Trust Your LLM: Statistical Acceptance Sampling for Reliable Quality Measurement

By Agus Figueroa

Elevator Pitch

Learn how to confidently evaluate LLM outputs using statistical acceptance sampling. Discover a robust framework that determines exactly how many outputs to manually review, quantifying LLM quality at your chosen confidence level with minimal effort.

Description

This 30-minute talk demonstrates how acceptance sampling principles can determine LLM output quality with statistical confidence. Learn how to calculate the precise number of samples needed for evaluation based on your risk tolerance, replacing arbitrary sampling with a statistically sound methodology. Designed for professionals deploying LLMs who need to balance quality control with efficiency. You’ll gain practical tools to implement in your AI systems, enabling confident quality assertions while minimizing manual review.
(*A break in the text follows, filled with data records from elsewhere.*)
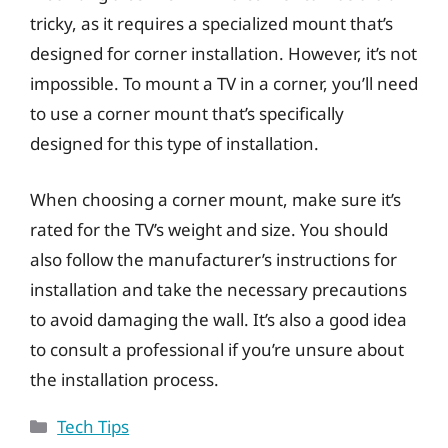
tricky, as it requires a specialized mount that’s
designed for corner installation. However, it’s not
impossible. To mount a TV in a corner, you’ll need
to use a corner mount that’s specifically
designed for this type of installation.
When choosing a corner mount, make sure it’s
rated for the TV’s weight and size. You should
also follow the manufacturer’s instructions for
installation and take the necessary precautions
to avoid damaging the wall. It’s also a good idea
to consult a professional if you’re unsure about
the installation process.
Categories
Tech Tips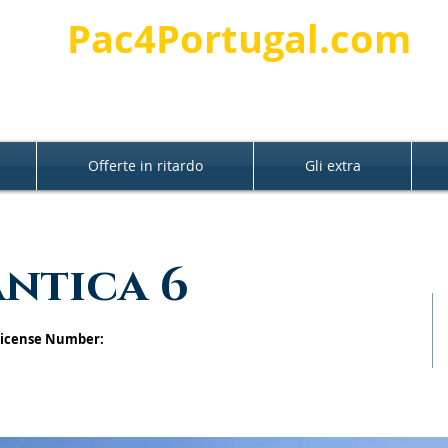
Pac4Portugal.com
Offerte in ritardo
Gli extra
antica 6
 License Number: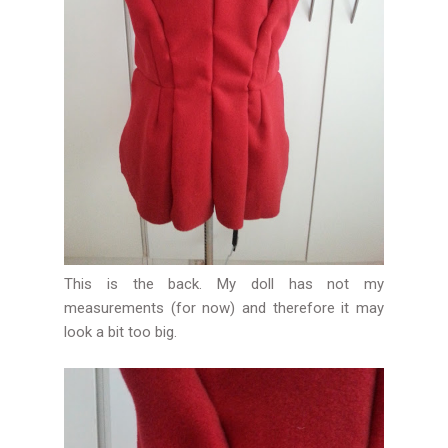
This is the back. My doll has not my
measurements (for now) and therefore it may
look a bit too big.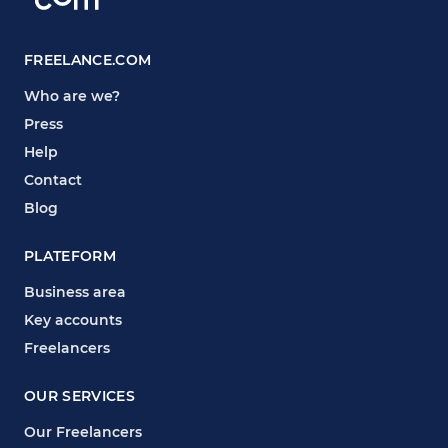
FREELANCE.COM
Who are we?
Press
Help
Contact
Blog
PLATEFORM
Business area
Key accounts
Freelancers
OUR SERVICES
Our Freelancers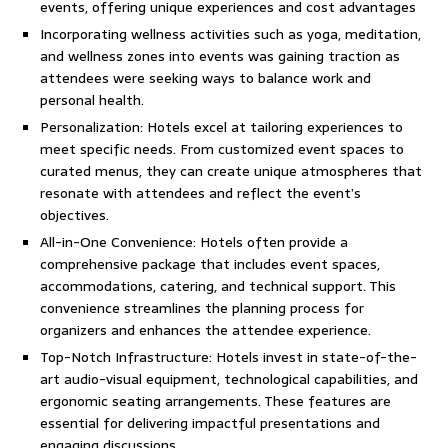
events, offering unique experiences and cost advantages
Incorporating wellness activities such as yoga, meditation,
and wellness zones into events was gaining traction as
attendees were seeking ways to balance work and
personal health.
Personalization: Hotels excel at tailoring experiences to
meet specific needs. From customized event spaces to
curated menus, they can create unique atmospheres that
resonate with attendees and reflect the event’s
objectives.
All-in-One Convenience: Hotels often provide a
comprehensive package that includes event spaces,
accommodations, catering, and technical support. This
convenience streamlines the planning process for
organizers and enhances the attendee experience.
Top-Notch Infrastructure: Hotels invest in state-of-the-
art audio-visual equipment, technological capabilities, and
ergonomic seating arrangements. These features are
essential for delivering impactful presentations and
engaging discussions.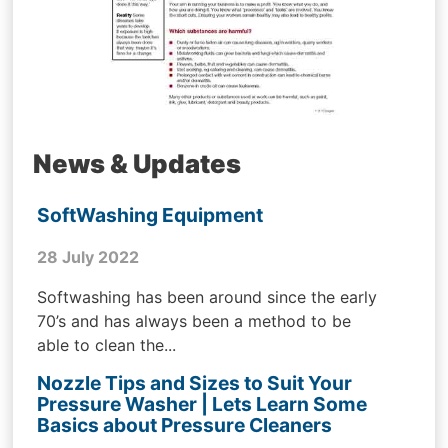
News & Updates
SoftWashing Equipment
28 July 2022
Softwashing has been around since the early
70’s and has always been a method to be
able to clean the...
Nozzle Tips and Sizes to Suit Your
Pressure Washer | Lets Learn Some
Basics about Pressure Cleaners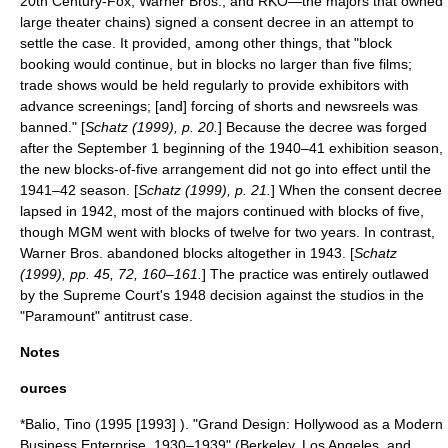
20th Century-Fox
, Warner Bros., and
RKO
—the majors that owned
large theater chains) signed a
consent decree
in an attempt to
settle the case. It provided, among other things, that "block
booking would continue, but in blocks no larger than five films;
trade shows would be held regularly to provide exhibitors with
advance screenings; [and] forcing of shorts and newsreels was
banned." [
Schatz (1999), p. 20.
] Because the decree was forged
after the September 1 beginning of the 1940–41 exhibition season,
the new blocks-of-five arrangement did not go into effect until the
1941–42 season. [
Schatz (1999), p. 21.
] When the consent decree
lapsed in 1942, most of the majors continued with blocks of five,
though MGM went with blocks of twelve for two years. In contrast,
Warner Bros. abandoned blocks altogether in 1943. [
Schatz
(1999), pp. 45, 72, 160–161.
] The practice was entirely outlawed
by the Supreme Court's 1948 decision against the studios in the
"Paramount" antitrust case.
Notes
ources
*Balio, Tino (1995 [1993] ). "Grand Design: Hollywood as a Modern
Business Enterprise, 1930–1939" (Berkeley, Los Angeles, and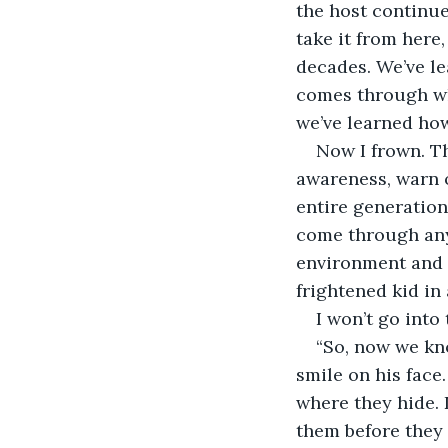
the host continue
take it from here
decades. We’ve le
comes through wh
we’ve learned how 
Now I frown. Th
awareness, warn o
entire generation 
come through any 
environment and c
frightened kid in 
I won’t go into 
“So, now we kno
smile on his face.
where they hide. D
them before they g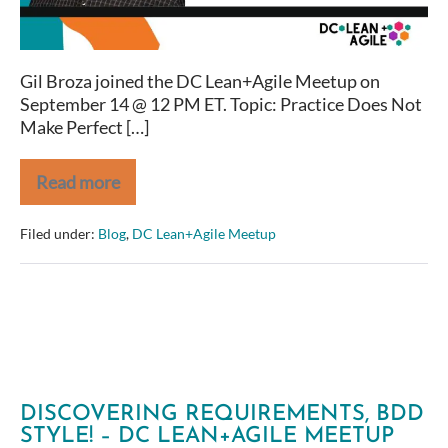
to
Agile
Journeys)
Gil Broza joined the DC Lean+Agile Meetup on
–
September 14 @ 12 PM ET. Topic: Practice Does Not
DC
Make Perfect […]
Lean+Agile
Meetup
Read more
Practice
Does
Not
Filed under:
Blog
,
DC Lean+Agile Meetup
Make
Perfect
(When
It
Comes
to
Agile
Journeys)
–
DC
DISCOVERING REQUIREMENTS, BDD
Lean+Agile
STYLE! – DC LEAN+AGILE MEETUP
Meetup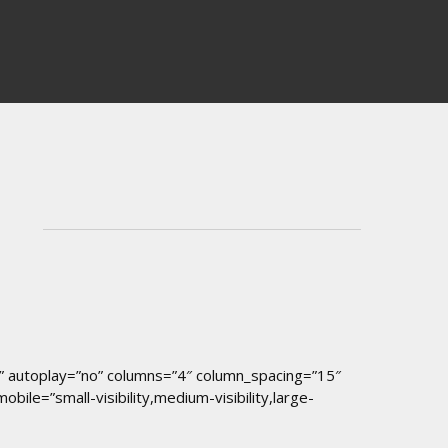
er” autoplay=”no” columns=”4″ column_spacing=”15″
le=”small-visibility,medium-visibility,large-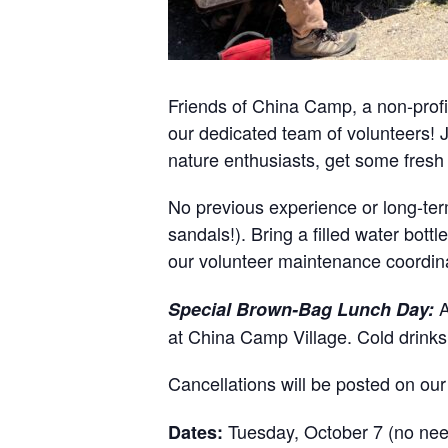
Friends of China Camp, a non-profit
our dedicated team of volunteers! J
nature enthusiasts, get some fresh
No previous experience or long-ter
sandals!). Bring a filled water bot
our volunteer maintenance coordin
A
Special Brown-Bag Lunch Day:
at China Camp Village. Cold drink
Cancellations will be posted on ou
Tuesday, October 7 (no need
Dates: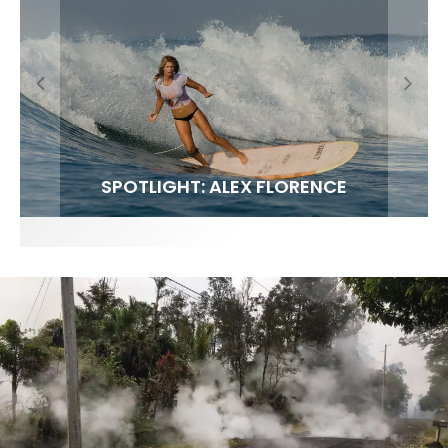
FIT FOR SURF – WITH KAI ‘BORG’ GARCIA
SPOTLIGHT: ALEX FLORENCE
SOUNDS / LILY MEOLA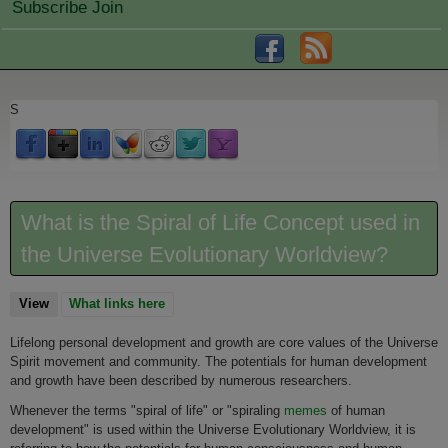
Subscribe Join
S
What is the Spiral of Life Concept used in
the Universe Evolutionary Worldview?
View
(active tab)
What links here
Lifelong personal development and growth are core values of the Universe
Spirit movement and community. The potentials for human development
and growth have been described by numerous researchers.
Whenever the terms "spiral of life" or "spiraling
memes
of human
development" is used within the Universe Evolutionary Worldview, it is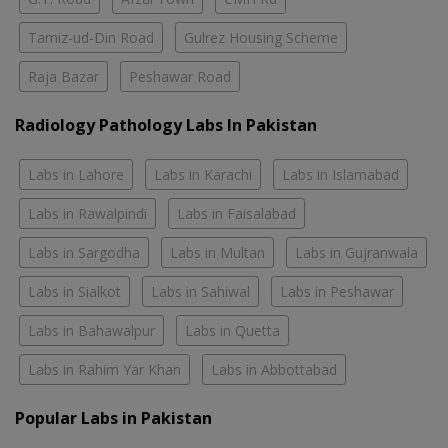
Tamiz-ud-Din Road
Gulrez Housing Scheme
Raja Bazar
Peshawar Road
Radiology Pathology Labs In Pakistan
Labs in Lahore
Labs in Karachi
Labs in Islamabad
Labs in Rawalpindi
Labs in Faisalabad
Labs in Sargodha
Labs in Multan
Labs in Gujranwala
Labs in Sialkot
Labs in Sahiwal
Labs in Peshawar
Labs in Bahawalpur
Labs in Quetta
Labs in Rahim Yar Khan
Labs in Abbottabad
Popular Labs in Pakistan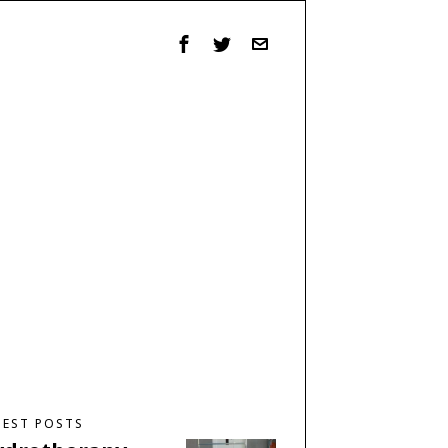
TEST POSTS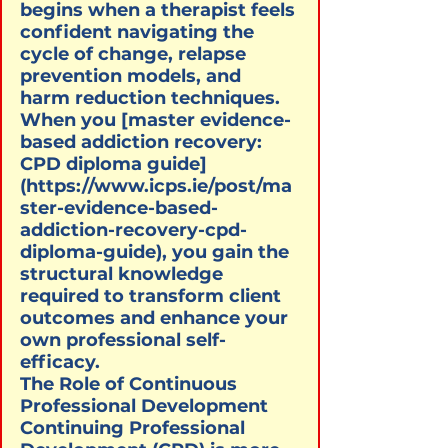
begins when a therapist feels 
confident navigating the 
cycle of change, relapse 
prevention models, and 
harm reduction techniques. 
When you [master evidence-
based addiction recovery: 
CPD diploma guide]
(https://www.icps.ie/post/ma
ster-evidence-based-
addiction-recovery-cpd-
diploma-guide), you gain the 
structural knowledge 
required to transform client 
outcomes and enhance your 
own professional self-
efficacy.
The Role of Continuous 
Professional Development

Continuing Professional 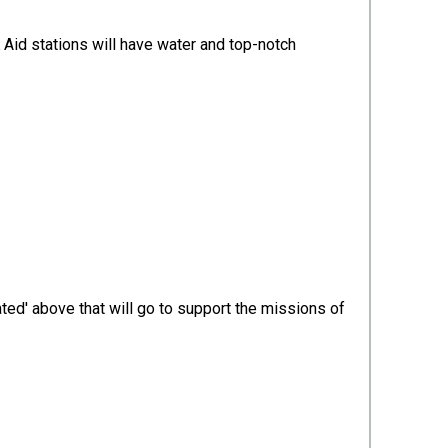
 Aid stations will have water and top-notch
ted' above that will go to support the missions of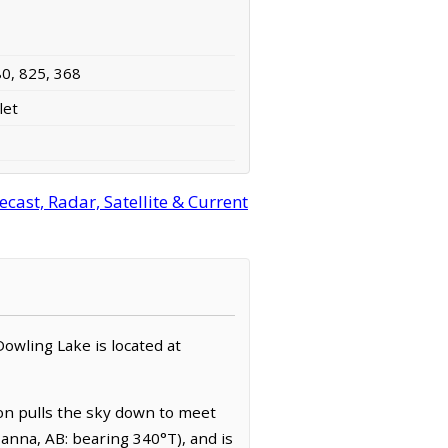
80, 825, 368
let
ast, Radar, Satellite & Current
 Dowling Lake is located at
zon pulls the sky down to meet
anna, AB: bearing 340°T), and is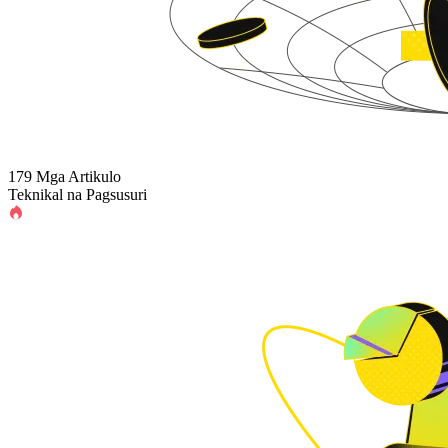
179 Mga Artikulo
Teknikal na Pagsusuri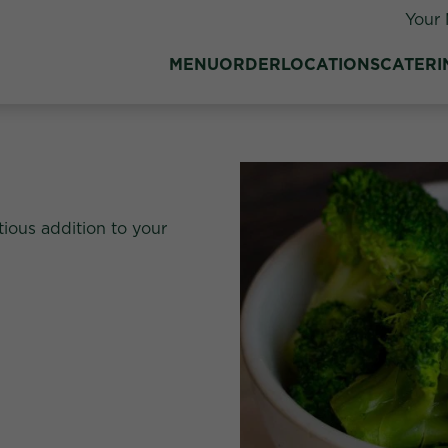
Your 
MENU
ORDER
LOCATIONS
CATERI
tious addition to your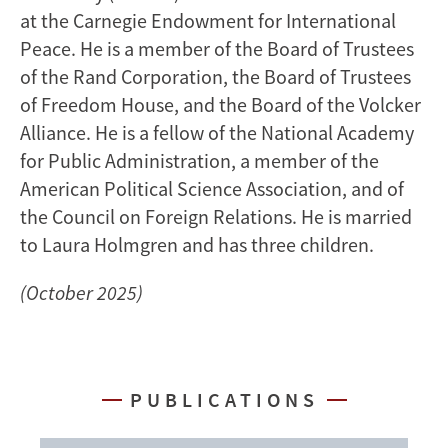
at the Carnegie Endowment for International
Peace. He is a member of the Board of Trustees
of the Rand Corporation, the Board of Trustees
of Freedom House, and the Board of the Volcker
Alliance. He is a fellow of the National Academy
for Public Administration, a member of the
American Political Science Association, and of
the Council on Foreign Relations. He is married
to Laura Holmgren and has three children.
(October 2025)
PUBLICATIONS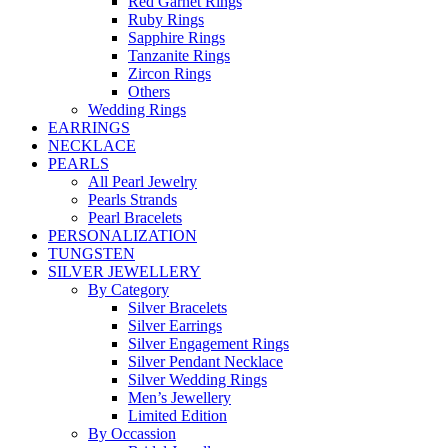
Red Garnet Rings
Ruby Rings
Sapphire Rings
Tanzanite Rings
Zircon Rings
Others
Wedding Rings
EARRINGS
NECKLACE
PEARLS
All Pearl Jewelry
Pearls Strands
Pearl Bracelets
PERSONALIZATION
TUNGSTEN
SILVER JEWELLERY
By Category
Silver Bracelets
Silver Earrings
Silver Engagement Rings
Silver Pendant Necklace
Silver Wedding Rings
Men’s Jewellery
Limited Edition
By Occassion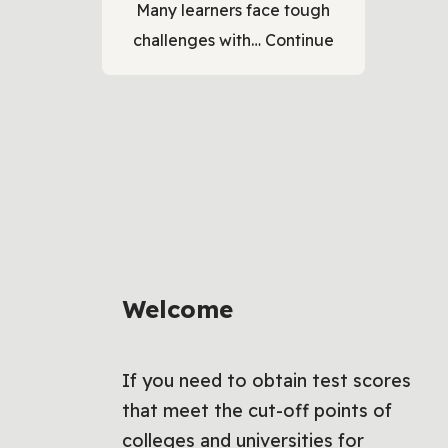
Many learners face tough
challenges with…
Continue
Welcome
If you need to obtain test scores
that meet the cut-off points of
colleges and universities for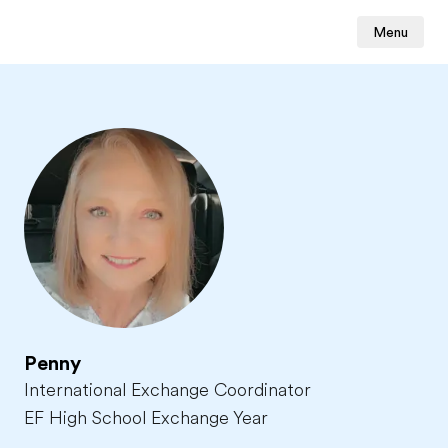
Menu
Penny
International Exchange Coordinator
EF High School Exchange Year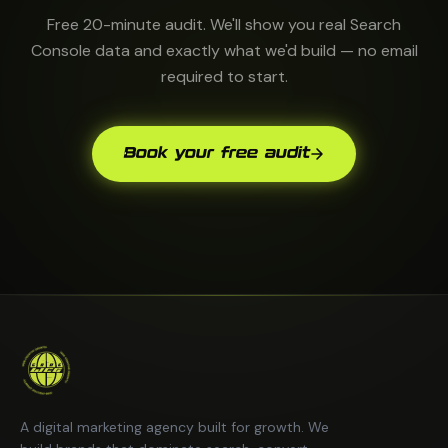
Free 20-minute audit. We'll show you real Search
Console data and exactly what we'd build — no email
required to start.
Book your free audit
A digital marketing agency built for growth. We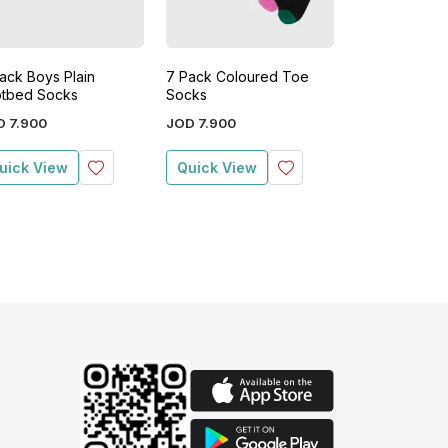
ack Boys Plain
7 Pack Coloured Toe
7 Pack Boys S
tbed Socks
Socks
Socks
D
7
.
900
JOD
7
.
900
JOD
7
.
900
uick View
Quick View
Quick View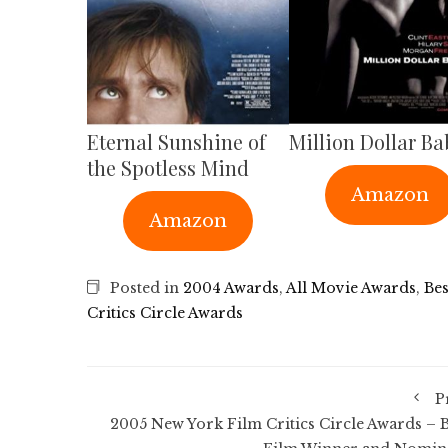
Eternal Sunshine of
Million Dollar Ba
the Spotless Mind
Amazon
Amazon
Posted in
2004 Awards
,
All Movie Awards
,
Bes
Critics Circle Awards
P
2005 New York Film Critics Circle Awards – B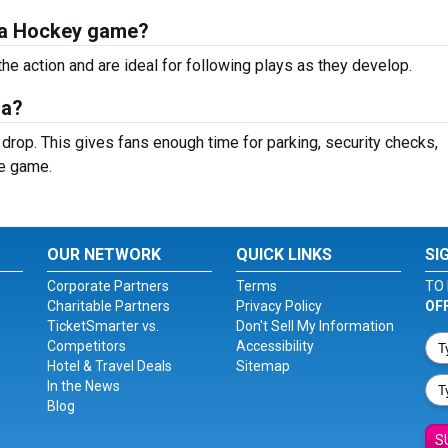
rta Hockey game?
the action and are ideal for following plays as they develop.
na?
 drop. This gives fans enough time for parking, security checks,
he game.
OUR NETWORK
QUICK LINKS
SI
Corporate Partners
Terms
TO 
Charitable Partners
Privacy Policy
OF
TicketSmarter vs.
Don't Sell My Information
Competitors
Accessibility
Hotel & Travel Deals
Sitemap
In the News
Blog
S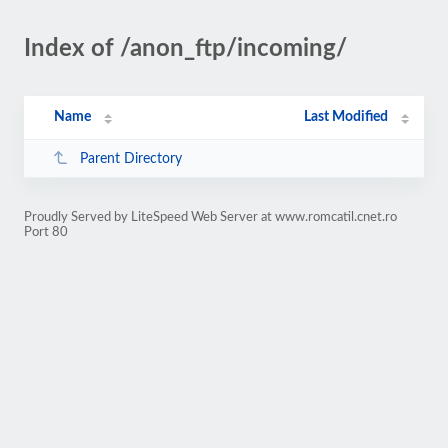
Index of /anon_ftp/incoming/
Name
Last Modified
Parent Directory
Proudly Served by LiteSpeed Web Server at www.romcatil.cnet.ro
Port 80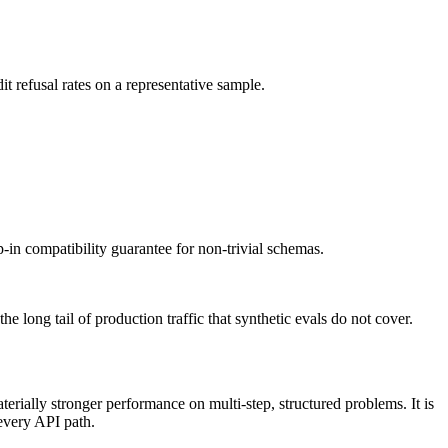
t refusal rates on a representative sample.
-in compatibility guarantee for non-trivial schemas.
long tail of production traffic that synthetic evals do not cover.
rially stronger performance on multi-step, structured problems. It is
 every API path.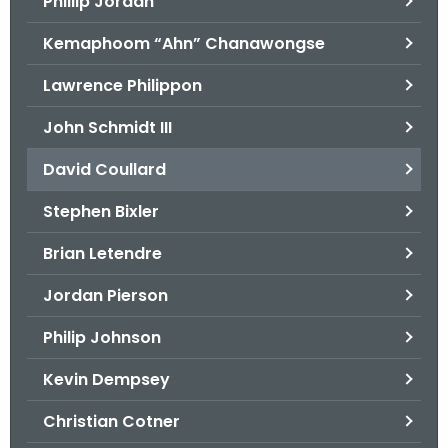
Phillip Jordan
Kemaphoom “Ahn” Chanawongse
Lawrence Philippon
John Schmidt III
David Coullard
Stephen Bixler
Brian Letendre
Jordan Pierson
Philip Johnson
Kevin Dempsey
Christian Cotner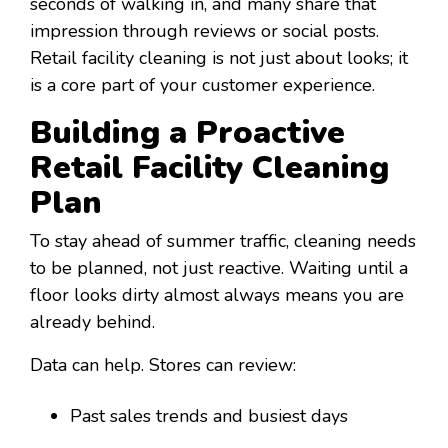
seconds of walking in, and many share that
impression through reviews or social posts.
Retail facility cleaning is not just about looks; it
is a core part of your customer experience.
Building a Proactive
Retail Facility Cleaning
Plan
To stay ahead of summer traffic, cleaning needs
to be planned, not just reactive. Waiting until a
floor looks dirty almost always means you are
already behind.
Data can help. Stores can review:
Past sales trends and busiest days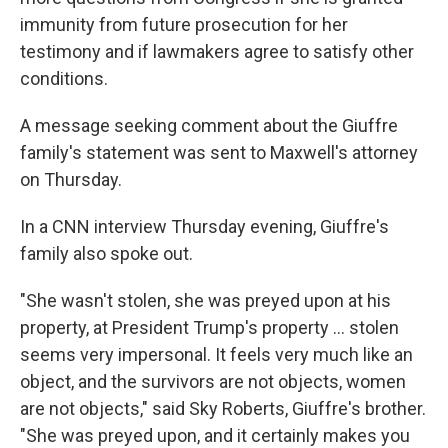
immunity from future prosecution for her
testimony and if lawmakers agree to satisfy other
conditions.
A message seeking comment about the Giuffre
family's statement was sent to Maxwell's attorney
on Thursday.
In a CNN interview Thursday evening, Giuffre's
family also spoke out.
"She wasn't stolen, she was preyed upon at his
property, at President Trump's property … stolen
seems very impersonal. It feels very much like an
object, and the survivors are not objects, women
are not objects," said Sky Roberts, Giuffre's brother.
"She was preyed upon, and it certainly makes you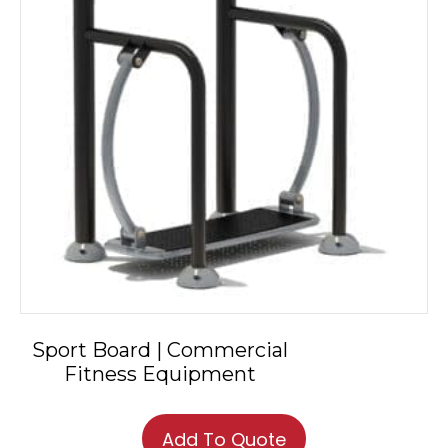
Sport Board | Commercial
Fitness Equipment
Add To Quote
Intro (5 min) - Introduction to the LLM quality assessment challenge at scale - The problem of determining representative sample sizes - Why we need standardized, scalable processes for LLM evaluation

Explaining the Approach (10 min) - Framing the problem: Why acceptance sampling and hypothesis testing are suitable! - Explaining the statistics: One sample hypothesis testing and how we used the hypergeometric distribution to solve the issue of large samples required for small populations. - Wrapping it up into an easy to follow decision framework.

Python Implementation (10 min) - Technical stack considerations for implementing acceptance sampling at scale - Building an MVP calculator that “does the job” - Practical challenges: Choosing the right metrics and confidence levels Possible to game the system with large effects

Questions (5 min) - Open questions

Notes

Why us?

  • Two data analysts with hands-on experience working with measurement and data products at GetYourGuide
  • Developed and deployed the statistical framework and calculator referenced in the talk

What does make our approach unique?

Unlike other approaches where one LLM audits another LLM, this methodology relies on foundational statistical principles from quality control. This provides interpretable, auditable results that business stakeholders can understand and trust.